Le caractère souverain de la dissuasion est acquis et n'est pas remis en cause, mais il ne figure pas dans la doctrine. À strictement parler, cette dernière prévoit la défense des intérêts vitaux, un usage défensif, un caractère strictement suffisant et avec un ultime avertissement pour rétablir la dissuasion. Voilà les éléments de doctrine tels qu'ils ont été réaffirmés au fil du temps, un quinquennat ou un septennat après l'autre, au long d'une construction de nature quasiment géologique, itérative et incrémentale, chaque chef d'État étant venu préciser la doctrine applicable. Celle-ci, bien que plus lisible que dans beaucoup d'autres pays, garde des parts de flou : ce dernier, comme vous l'avez vous-mêmes rappelé de nombreuses fois en commission, fait partie intégrante de la grammaire de la dissuasion.

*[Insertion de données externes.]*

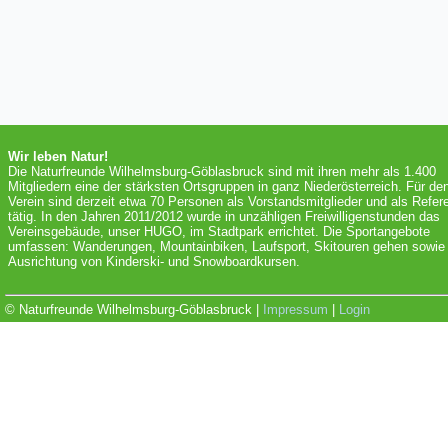
Wir leben Natur!
Die Naturfreunde Wilhelmsburg-Göblasbruck sind mit ihren mehr als 1.400
Mitgliedern eine der stärksten Ortsgruppen in ganz Niederösterreich. Für de
Verein sind derzeit etwa 70 Personen als Vorstandsmitglieder und als Refer
tätig. In den Jahren 2011/2012 wurde in unzähligen Freiwilligenstunden das
Vereinsgebäude, unser HUGO, im Stadtpark errichtet. Die Sportangebote
umfassen: Wanderungen, Mountainbiken, Laufsport, Skitouren gehen sowie 
Ausrichtung von Kinderski- und Snowboardkursen.
© Naturfreunde Wilhelmsburg-Göblasbruck |
Impressum
|
Login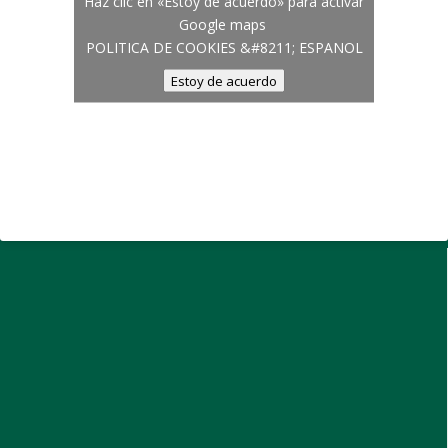
Haz clic en «Estoy de acuerdo» para activar
Google maps
POLITICA DE COOKIES &#8211; ESPANOL
Estoy de acuerdo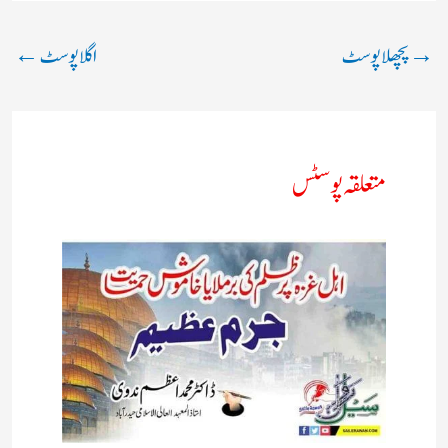
→
پچھلا پوسٹ
اگلا پوسٹ
←
متعلقہ پوسٹس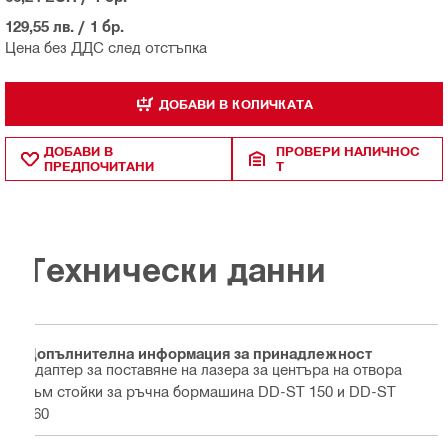
129,55 лв.
/
1 бр.
Цена без ДДС след отстъпка
ДОБАВИ В КОЛИЧКАТА
ДОБАВИ В
ПРОВЕРИ НАЛИЧНОС
ПРЕДПОЧИТАНИ
Т
Технически данни
Допълнителна информация за принадлежност
Адаптер за поставяне на лазера за центъра на отвора
към стойки за ръчна бормашина DD-ST 150 и DD-ST
160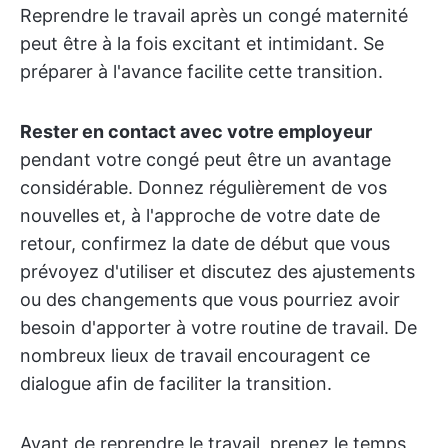
Reprendre le travail après un congé maternité
peut être à la fois excitant et intimidant. Se
préparer à l'avance facilite cette transition.
Rester en contact avec votre employeur
pendant votre congé peut être un avantage
considérable. Donnez régulièrement de vos
nouvelles et, à l'approche de votre date de
retour, confirmez la date de début que vous
prévoyez d'utiliser et discutez des ajustements
ou des changements que vous pourriez avoir
besoin d'apporter à votre routine de travail. De
nombreux lieux de travail encouragent ce
dialogue afin de faciliter la transition.
Avant de reprendre le travail, prenez le temps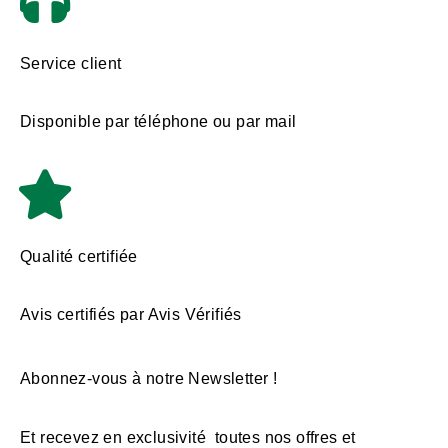
Service client
Disponible par téléphone ou par mail
Qualité certifiée
Avis certifiés par Avis Vérifiés
Abonnez-vous à notre Newsletter !
Et recevez en exclusivité toutes nos offres et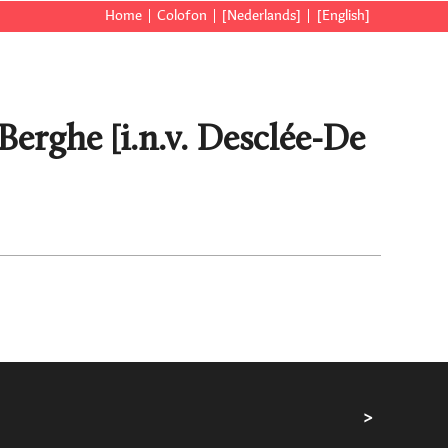
Home
Colofon
[Nederlands]
[English]
erghe [i.n.v. Desclée-De
>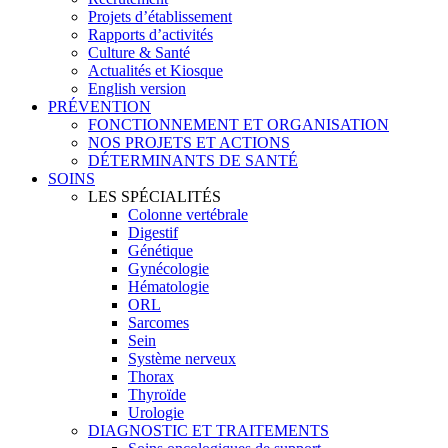
Projets d’établissement
Rapports d’activités
Culture & Santé
Actualités et Kiosque
English version
PRÉVENTION
FONCTIONNEMENT ET ORGANISATION
NOS PROJETS ET ACTIONS
DÉTERMINANTS DE SANTÉ
SOINS
LES SPÉCIALITÉS
Colonne vertébrale
Digestif
Génétique
Gynécologie
Hématologie
ORL
Sarcomes
Sein
Système nerveux
Thorax
Thyroïde
Urologie
DIAGNOSTIC ET TRAITEMENTS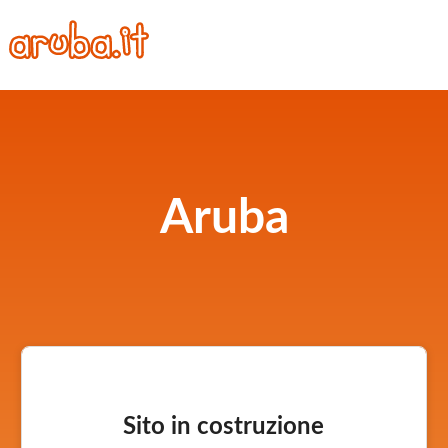
Aruba
Sito in costruzione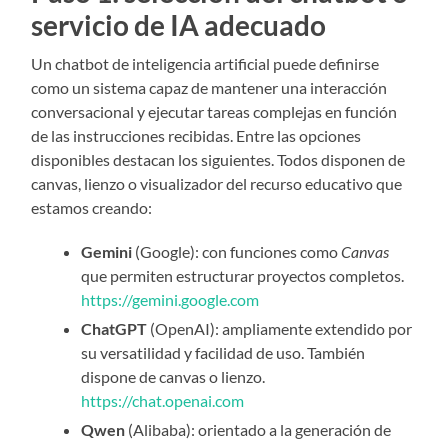
servicio de IA adecuado
Un chatbot de inteligencia artificial puede definirse
como un sistema capaz de mantener una interacción
conversacional y ejecutar tareas complejas en función
de las instrucciones recibidas. Entre las opciones
disponibles destacan los siguientes. Todos disponen de
canvas, lienzo o visualizador del recurso educativo que
estamos creando:
Gemini
(Google): con funciones como
Canvas
que permiten estructurar proyectos completos.
https://gemini.google.com
ChatGPT
(OpenAI): ampliamente extendido por
su versatilidad y facilidad de uso. También
dispone de canvas o lienzo.
https://chat.openai.com
Qwen
(Alibaba): orientado a la generación de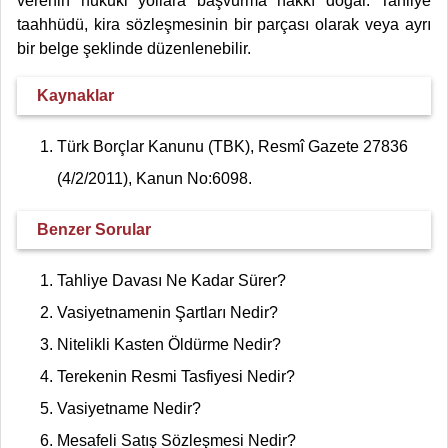
verenin hukuki yollara başvurma hakkı doğar. Tahliye
taahhüdü, kira sözleşmesinin bir parçası olarak veya ayrı
bir belge şeklinde düzenlenebilir.
Kaynaklar
Türk Borçlar Kanunu (TBK), Resmî Gazete 27836
(4/2/2011), Kanun No:6098.
Benzer Sorular
Tahliye Davası Ne Kadar Sürer?
Vasiyetnamenin Şartları Nedir?
Nitelikli Kasten Öldürme Nedir?
Terekenin Resmi Tasfiyesi Nedir?
Vasiyetname Nedir?
Mesafeli Satış Sözleşmesi Nedir?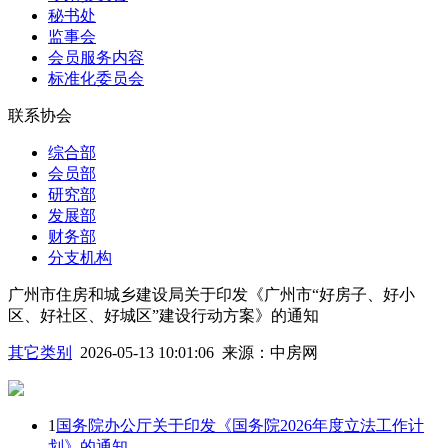
秘书处
监事会
会员服务内容
标准化委员会
联系协会
综合部
会员部
研究部
发展部
财务部
分支机构
广州市住房和城乡建设局关于印发《广州市“好房子、好小
区、好社区、好城区”建设行动方案》的通知
其它类别
2026-05-13 10:01:06
来源：
中房网
1
国务院办公厅关于印发《国务院2026年度立法工作计
划》的通知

Le fait de réfléchir à la dissuasion de demain ou d'après-demain pose une première difficulté, consistant à savoir si elle sera nucléaire ou non. Vous suggérez, dans la rédaction proposée, d'envisager le cas d'une dissuasion nucléaire devenue inopérante. Si je ne peux réfuter ce raisonnement intellectuel et conceptuel, je vous invite à en revenir à la notion de dommages inacceptables : la source de la dissuasion, c'est la peur. C'est terrible, mais, de fait, l'arme nucléaire reste un outil terrifiant : c'est bien en cela qu'elle dissuade les autres compétiteurs – dont j'ai oublié de préciser qu'ils doivent, en vertu de notre doctrine, être d'origine étatique – de s'en prendre à nos intérêts vitaux. Si nous suivions votre raisonnement, nous devrions donc trouver – pour continuer de nous appuyer sur le sentiment humain de peur – quelque chose d'aussi terrifiant que l'arme nucléaire pour assurer notre dissuasion. Vous comprenez bien quels tiroirs nous ouvririons ainsi. Je me prête toutefois à l'exercice démocratique et de transparence qui consiste à envisager cette possibilité avec vous.
Le premier tiroir que nous ouvrons involontairement en ayant cette conversation est celui de la prolifération, même si cette dernière n'est pas de nature nucléaire : si la dissuasion nucléaire devient inopérante, d'autres pourraient envisager d'avoir recours à des armes biologiques, etc. Ce serait l'exact inverse de la dissuasion nucléaire telle que la France, la République, notre démocratie, l'appréhende et telle que nous venons de la décrire – vous l'aurez compris, on touche là aux limites de l'échange à voix haute.
Le deuxième tiroir ouvert par l'amendement – et c'est pour cette raison que j'émettrai un avis défavorable à l'ajout de ce paragraphe au rapport annexé – concerne le fait que la dissuasion repose sur son efficacité et son effectivité. Toute expression de doute, en la matière, est par essence nuisible.